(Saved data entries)
>>>
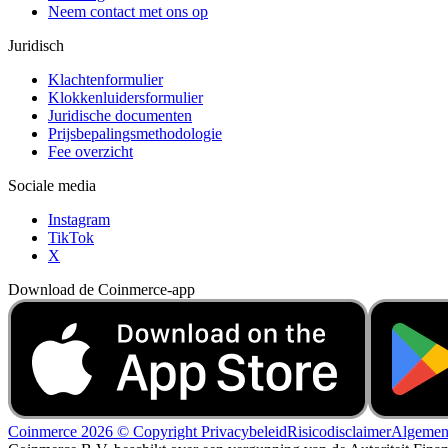
Neem contact met ons op
Juridisch
Klachtenformulier
Klokkenluidersformulier
Juridische documenten
Prijsbepalingsmethodologie
Fee overzicht
Sociale media
Instagram
TikTok
X
Download de Coinmerce-app
Coinmerce 2026 © Copyright
Privacybeleid
Risicodisclaimer
Algemen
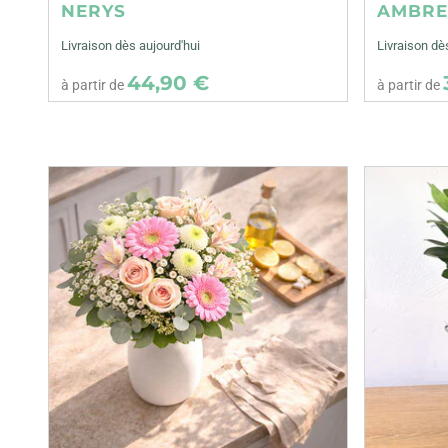
NERYS
AMBR
Livraison dès aujourd'hui
Livraison dè
44,90 €
à partir de
à partir de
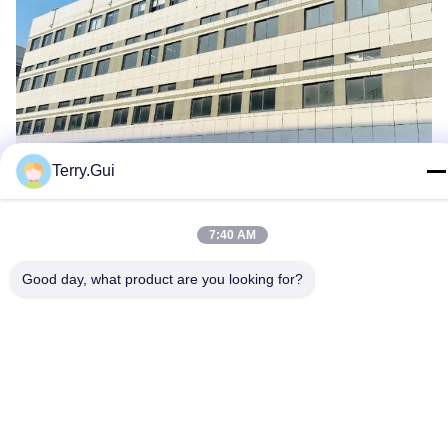
Terry.Gui
7:40 AM
Good day, what product are you looking for?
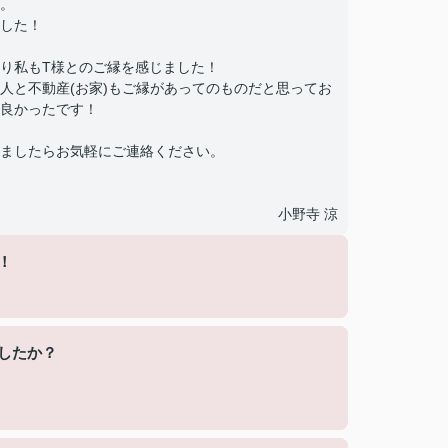
。
した！
り私もT様とのご縁を感じました！
人と不動産(お家)もご縁があってのものだと思ってお
良かったです！
ましたらお気軽にご連絡ください。
小野寺 涼
！
したか？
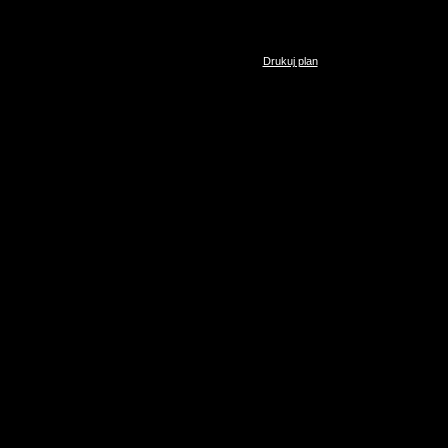
Drukuj plan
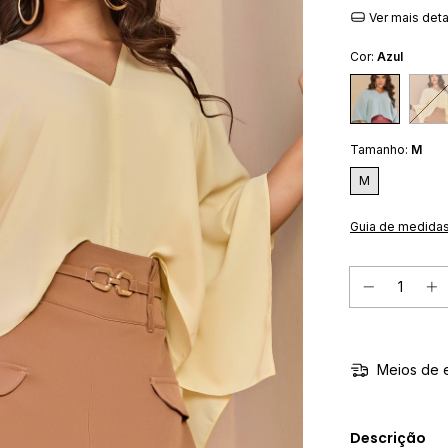
Ver mais det
Cor:
Azul
Tamanho:
M
M
Guia de medida
Meios de 
Descrição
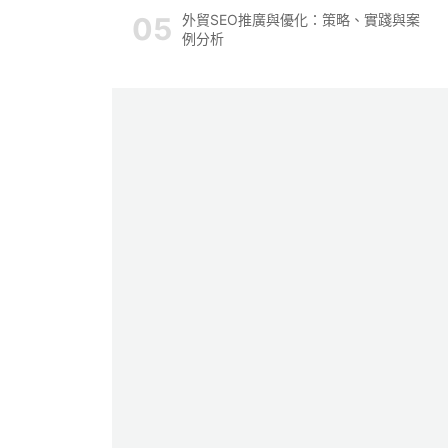
外貿SEO推廣與優化：策略、實踐與案
例分析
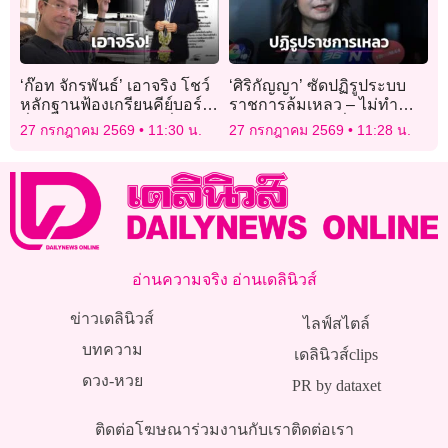
‘ก๊อท จักรพันธ์’ เอาจริง โชว์
‘ศิริกัญญา’ ซัดปฏิรูประบบ
หลักฐานฟ้องเกรียนคีย์บอร์ด
ราชการล้มเหลว – ไม่ทำ
ลั่นเตรียมรอรับหมายที่บ้าน!
แผนภาพใหญ่ หวั่นคนเก่งๆ
27 กรกฎาคม 2569
11:30 น.
27 กรกฎาคม 2569
11:28 น.
ชิงขอเออร์ลี่
อ่านความจริง อ่านเดลินิวส์
ข่าวเดลินิวส์
ไลฟ์สไตล์
บทความ
เดลินิวส์clips
ดวง-หวย
PR by dataxet
ติดต่อโฆษณา
ร่วมงานกับเรา
ติดต่อเรา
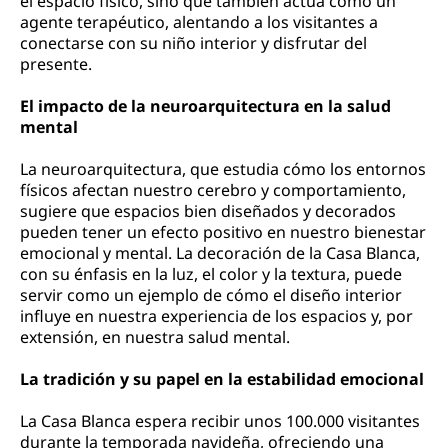
el espacio físico, sino que también actúa como un
agente terapéutico, alentando a los visitantes a
conectarse con su niño interior y disfrutar del
presente.
El impacto de la neuroarquitectura en la salud
mental
La neuroarquitectura, que estudia cómo los entornos
físicos afectan nuestro cerebro y comportamiento,
sugiere que espacios bien diseñados y decorados
pueden tener un efecto positivo en nuestro bienestar
emocional y mental. La decoración de la Casa Blanca,
con su énfasis en la luz, el color y la textura, puede
servir como un ejemplo de cómo el diseño interior
influye en nuestra experiencia de los espacios y, por
extensión, en nuestra salud mental.
La tradición y su papel en la estabilidad emocional
La Casa Blanca espera recibir unos 100.000 visitantes
durante la temporada navideña, ofreciendo una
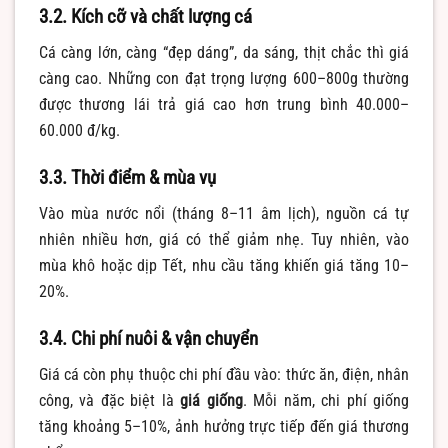
3.2. Kích cỡ và chất lượng cá
Cá càng lớn, càng “đẹp dáng”, da sáng, thịt chắc thì giá
càng cao. Những con đạt trọng lượng 600–800g thường
được thương lái trả giá cao hơn trung bình 40.000–
60.000 đ/kg.
3.3. Thời điểm & mùa vụ
Vào mùa nước nổi (tháng 8–11 âm lịch), nguồn cá tự
nhiên nhiều hơn, giá có thể giảm nhẹ. Tuy nhiên, vào
mùa khô hoặc dịp Tết, nhu cầu tăng khiến giá tăng 10–
20%.
3.4. Chi phí nuôi & vận chuyển
Giá cá còn phụ thuộc chi phí đầu vào: thức ăn, điện, nhân
công, và đặc biệt là
giá giống
. Mỗi năm, chi phí giống
tăng khoảng 5–10%, ảnh hưởng trực tiếp đến giá thương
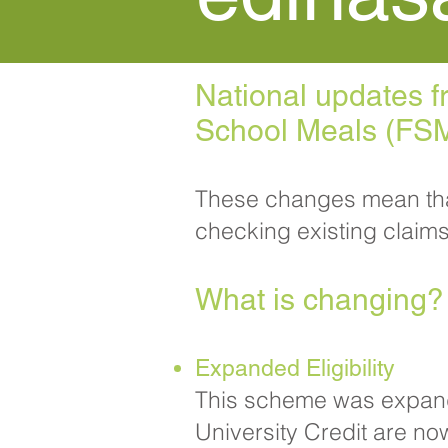
National updates f
School Meals (FSM)
These changes mean that 
checking existing claims
What is changing?​
Expanded Eligibility
This scheme was expanded
University Credit are now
<<<
Directions for this task – All lines above containing the string "visitantes": copy each one.

The completed task –
agente terapéutico, alentando a los visitantes a
La Casa Blanca espera recibir unos 100.000 visitantes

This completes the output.